This particular problem is a good example of something that is solved better with a custom kernel, but many real problems aren't like that. The MATLAB version of the game of life has to launch multiple kernels to do all the indexing and then create the mask, while the custom kernel can do all this communication between the different cells in a single kernel using shared memory.
In real-life code you most often see two types of algorithm: algorithms where the majority of the cost is in single MATLAB function calls to computationally intensive operations like fft or svd; and algorithms that contain large sequences of element-wise operations. In the first case, as you correctly surmise, MATLAB does a very good job of providing just about the best implementation you can write for that function, albeit perhaps limited by its need to be completely general rather than specific to your problem. In the second case, MATLAB does a good job of creating kernels on-the-fly that merge all the element-wise operations - or there's always arrayfun to fine-tune that yourself.

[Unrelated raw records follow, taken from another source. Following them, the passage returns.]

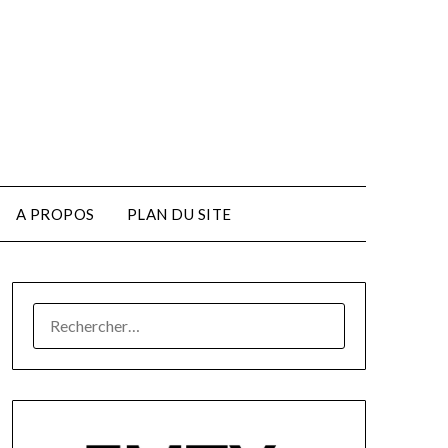
A PROPOS
PLAN DU SITE
RECHERCHER :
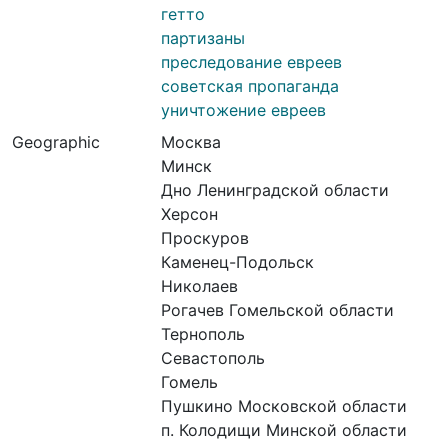
гетто
партизаны
преследование евреев
советская пропаганда
уничтожение евреев
Geographic
Москва
Минск
Дно Ленинградской области
Херсон
Проскуров
Каменец-Подольск
Николаев
Рогачев Гомельской области
Тернополь
Севастополь
Гомель
Пушкино Московской области
п. Колодищи Минской области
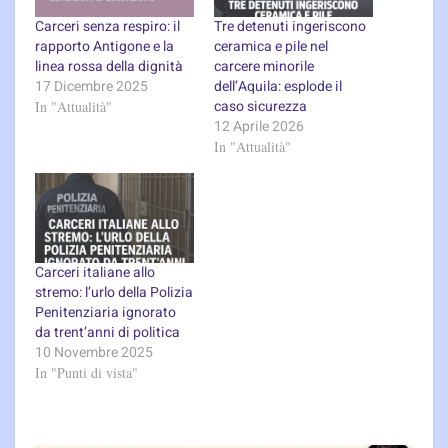
Carceri senza respiro: il
Tre detenuti ingeriscono
rapporto Antigone e la
ceramica e pile nel
linea rossa della dignità
carcere minorile
17 Dicembre 2025
dell’Aquila: esplode il
caso sicurezza
In "Attualità"
12 Aprile 2026
In "Attualità"
Carceri italiane allo
stremo: l’urlo della Polizia
Penitenziaria ignorato
da trent’anni di politica
10 Novembre 2025
In "Punti di vista"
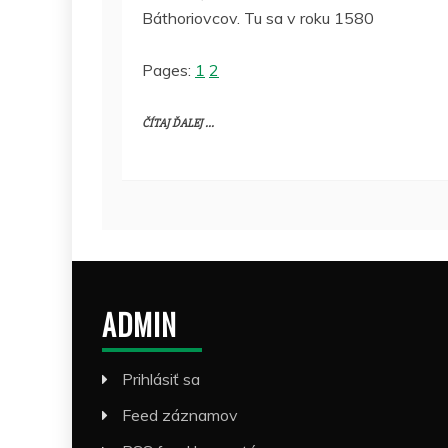
Báthoriovcov. Tu sa v roku 1580
Pages:
1
2
ČÍTAJ ĎALEJ ...
ADMIN
Prihlásiť sa
Feed záznamov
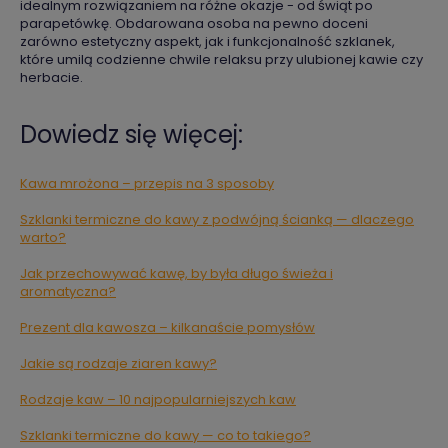
idealnym rozwiązaniem na różne okazje - od świąt po
parapetówkę. Obdarowana osoba na pewno doceni
zarówno estetyczny aspekt, jak i funkcjonalność szklanek,
które umilą codzienne chwile relaksu przy ulubionej kawie czy
herbacie.
Dowiedz się więcej:
Kawa mrożona – przepis na 3 sposoby
Szklanki termiczne do kawy z podwójną ścianką — dlaczego
warto?
Jak przechowywać kawę, by była długo świeża i
aromatyczna?
Prezent dla kawosza – kilkanaście pomysłów
Jakie są rodzaje ziaren kawy?
Rodzaje kaw – 10 najpopularniejszych kaw
Szklanki termiczne do kawy — co to takiego?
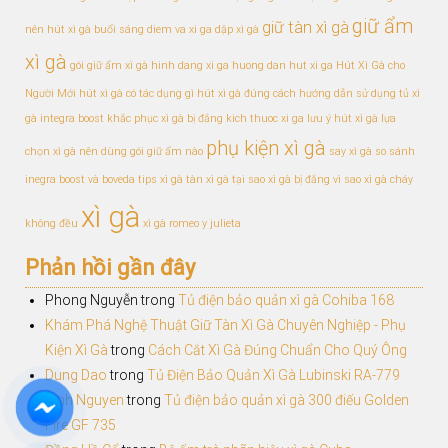
giữ ẩm
giữ tàn xì gà
nên hút xì gà buổi sáng
diem va xi ga
dập xì gà
xì gà
gói giữ ẩm xì gà
hinh dang xi ga
huong dan hut xi ga
Hút Xì Gà cho
Người Mới
hút xì gà có tác dụng gì
hút xì gà đúng cách
hướng dẫn sử dụng tủ xì
gà
integra boost
khắc phục xì gà bị đắng
kich thuoc xi ga
lưu ý hút xì gà
lựa
phụ kiện xì gà
chọn xì gà
nên dùng gói giữ ẩm nào
say xì gà
so sánh
inegra boost và boveda
tips xì gà
tàn xì gà
tại sao xì gà bị đắng
vì sao xì gà cháy
xì gà
không đều
xì gà romeo y julieta
Phản hồi gần đây
Phong Nguyễn
trong
Tủ điện bảo quản xì gà Cohiba 168
Khám Phá Nghệ Thuật Giữ Tàn Xì Gà Chuyên Nghiệp - Phụ
Kiện Xì Gà
trong
Cách Cắt Xì Gà Đúng Chuẩn Cho Quý Ông
Dung Dao
trong
Tủ Điện Bảo Quản Xì Gà Lubinski RA-779
Dinh Nguyen
trong
Tủ điện bảo quản xì gà 300 điếu Golden
Fire GF 735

But nothing can beat writing your own CPU and GPU code specifically honed to your problem, as long as you trust yourself to write the best possible algorithm. If you do, it's worth it. If not, you may get better luck working with MATLAB's strengths, for instance, vectorizing your code and using the profiler to look for and optimize bottlenecks.
There has also been talk of providing a MATLAB function that generalizes stencil-type operations like convolutions. If we do this in a future version we may be able to provide a better solution to a large set of problems than directing users to mexcuda.